Unfortunately, this liquidation happened about a few weeks before bitcoin cash's token price really took off. Its announced listing on Coinbase's cryptocurrency exchange briefly shot its price up to nearly $8,500, and it has pushed safely above $3,000 on Dec. 20 and Dec. 21. When the liquidation began, bitcoin cash was trading closer to $600 per coin. If that liquidation had occurred recently, when bitcoin cash trading volume was considerably higher, shareholders would likely have received over $200 more than the $113.195042 in cash per share they're being paid (i.e, $313+ per share). Though it's impossible to accurately predict a top in cryptocurrencies, I can't help but feel that shareholders got hosed on this one.
Is the bubble bursting?
Nevertheless, Bitcoin Investment Trust shareholders should be thrilled they're getting anything at all considering the skepticism surrounding bitcoin and cryptocurrencies in general.
One of the bigger concerns with investing in bitcoin is the possibility that it could be dethroned as the king of all cryptocurrencies. We're seeing more than 50 new virtual currencies, along with their underlying blockchains, brought to market each month. Given that the barrier to entry is so incredibly low, it's certainly not out of the question that a superior blockchain or payment facilitator emerges in the coming months or years.
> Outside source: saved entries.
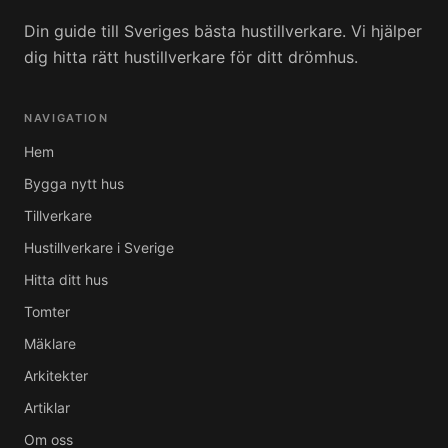
Din guide till Sveriges bästa hustillverkare. Vi hjälper
dig hitta rätt hustillverkare för ditt drömhus.
NAVIGATION
Hem
Bygga nytt hus
Tillverkare
Hustillverkare i Sverige
Hitta ditt hus
Tomter
Mäklare
Arkitekter
Artiklar
Om oss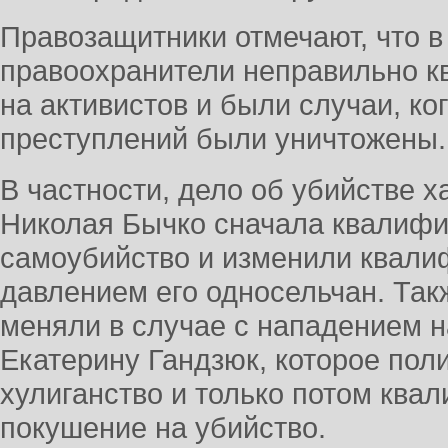
Правозащитники отмечают, что 
правоохранители неправильно 
на активистов и были случаи, ко
преступлений были уничтожены.
В частности, дело об убийстве х
Николая Бычко сначала квалифи
самоубийство и изменили квали
давлением его односельчан. Та
меняли в случае с нападением н
Екатерину Гандзюк, которое пол
хулиганство и только потом ква
покушение на убийство.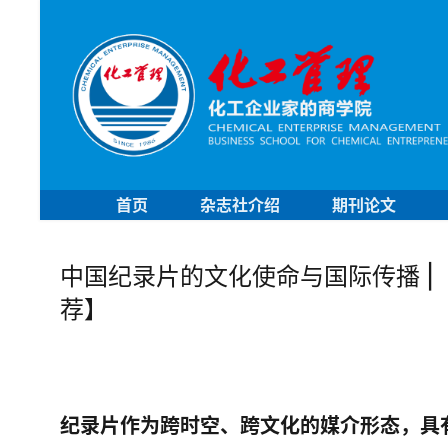
首页
杂志社介绍
期刊论文
中国纪录片的文化使命与国际传播 |
荐】
纪录片作为跨时空、跨文化的媒介形态，具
Regulation is also a double-edged sword for bitcoin. While it's had clear wins in Japan and the U.S., it was also banned in Morocco this November, and remains illegal in around a half-dozen countries. What's more, China cracked down on domestic cryptocurrency exchanges and put the kibosh on initial coin offerings, which is how new cryptocurrencies are brought to market. Regulation could just as easily close as many doors as it opens for bitcoin.
Lastly, there's not much that investors can fundamentally tie bitcoin's performance to. Emotions are fleeting, as are news-driven events, which could make placing a logical value on bitcoin impossible.
I personally believe shareholders in the Bitcoin Investment Trust are playing with fire, but I've been proven wrong before.